Zwei Jahre Filmschreiben: Wir sind noch da!

Natürlich suche ich in unserem zweiten Geburtstag eine Bedeutung. Weil es dramaturgische Aufgabe ist, nach Bedeutung zu fragen. Und weil es dramaturgische Erfahrung ist, dass es diese Bedeutung gibt. Sonst würden wir Geburtstage nicht feiern. Zu Weihnachten besinnen wir uns auf uns selbst, zu Neujahr rekapitulieren wir Erreichtes und schmieden neue Pläne. Und unser Geburtstag?
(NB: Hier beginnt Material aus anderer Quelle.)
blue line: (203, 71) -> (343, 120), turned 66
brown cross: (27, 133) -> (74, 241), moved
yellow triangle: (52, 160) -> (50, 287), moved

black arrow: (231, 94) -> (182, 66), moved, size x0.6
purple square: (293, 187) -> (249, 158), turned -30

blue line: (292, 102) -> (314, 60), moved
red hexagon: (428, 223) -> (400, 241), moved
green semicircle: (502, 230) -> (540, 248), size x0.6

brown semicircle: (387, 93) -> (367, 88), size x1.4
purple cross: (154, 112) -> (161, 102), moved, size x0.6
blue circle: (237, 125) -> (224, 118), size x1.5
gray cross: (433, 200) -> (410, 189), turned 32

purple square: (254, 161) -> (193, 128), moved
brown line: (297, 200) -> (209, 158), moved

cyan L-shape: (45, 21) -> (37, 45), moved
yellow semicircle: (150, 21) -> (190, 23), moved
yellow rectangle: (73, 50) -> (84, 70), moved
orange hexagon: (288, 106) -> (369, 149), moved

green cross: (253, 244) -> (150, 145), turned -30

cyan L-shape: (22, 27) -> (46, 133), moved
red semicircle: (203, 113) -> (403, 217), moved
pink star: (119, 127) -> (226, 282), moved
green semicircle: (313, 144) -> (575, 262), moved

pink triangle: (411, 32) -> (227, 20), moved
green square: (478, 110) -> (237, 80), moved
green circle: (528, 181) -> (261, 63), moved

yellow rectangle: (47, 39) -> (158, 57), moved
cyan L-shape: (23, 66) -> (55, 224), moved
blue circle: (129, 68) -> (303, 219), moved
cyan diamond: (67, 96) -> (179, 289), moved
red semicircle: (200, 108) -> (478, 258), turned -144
Für mich bedeutet er: Wir sind noch da!

Das klingt unnötig pessimistisch, weil es die Möglichkeit berücksichtigt, dass es auch anders hätte kommen können. Doch, seien wir ehrlich: Genau das hätte es auch. Die Arbeit, die dieser Blog mit sich bringt, für Ron und mich und für jede unserer Autorinnen, jeden unserer Autoren, ist nicht nur aufwändig, sie ist im Grunde eine äußerst undankbare: Wir sind hier, um über unser aller Erzählen nachzudenken und Vorschläge zu machen, zu seiner Verbesserung.
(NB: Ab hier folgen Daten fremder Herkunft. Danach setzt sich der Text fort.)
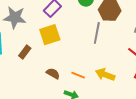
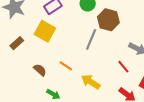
yellow square: (50, 35) -> (45, 31), turned 35
orange line: (78, 75) -> (66, 66), moved

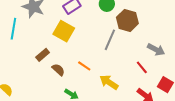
brown rectangle: (17, 43) -> (43, 55), moved

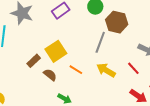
yellow square: (64, 31) -> (56, 51), moved, turned 30
yellow arrow: (109, 82) -> (106, 70), moved

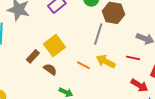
red line: (133, 68) -> (133, 58), turned -32
orange line: (76, 70) -> (83, 65), moved

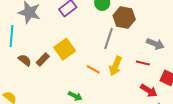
yellow arrow: (106, 61) -> (116, 66), turned -96
brown semicircle: (50, 69) -> (25, 60), moved

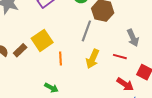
gray arrow: (155, 44) -> (133, 38), turned 42
orange line: (93, 69) -> (60, 58), moved, turned 56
Doch wer bittet eigentlich um eine Verbesserung des Erzählens, genauer, um eine Verbesserung seines Erzählens? Wir suchen Rat erst, wenn wir ihn brauchen – nein: wenn wir glauben, dass wir ihn brauchen. Solange Sendeplätze gefüllt, deutsche Filme gemacht, deutsche Drehbücher verkauft werden, braucht niemand einen Rat. Alles funktioniert, ganz unabhängig von der Frage nach Qualität. Es fehlt jede Not zur Verbesserung.

Not sollte man niemandem wünschen, und das tue ich hier auch nicht. Ich wünsche mir – und ist nicht der eigene Geburtstag der richtige Augenblick zum Wünschen? Ich wünsche mir mehr Einsicht in den Sinn unserer Arbeit, die wir hier in diesem Blog leisten, die an Universitäten und Filmschulen geleistet wird und von Engagierten in den Berufsverbänden. Wir versuchen mit all unseren Kräften unser aller Erzählen zu verbessern, und ich wünsche mir, dass diese Versuche nicht ignoriert werden, nur weil alles auch ohne Verbesserung funktioniert.

Diese Ignoranz ist vielleicht eine böse Unterstellung und der Adressat ist der Falsche: Leser unseres Blogs sind sehr wahrscheinlich am Verbessern ihres eigenen Erzählens interessiert, sonst läsen sie nicht unseren Blog. Doch wir sind uns mit unseren verschiedenen Erfahrungen vermutlich einig, dass dieses Interesse nicht grundsätzlich in unserer Branche besteht. Weil im Zweifel Ansprüche gesenkt werden um den status quo zu bewahren.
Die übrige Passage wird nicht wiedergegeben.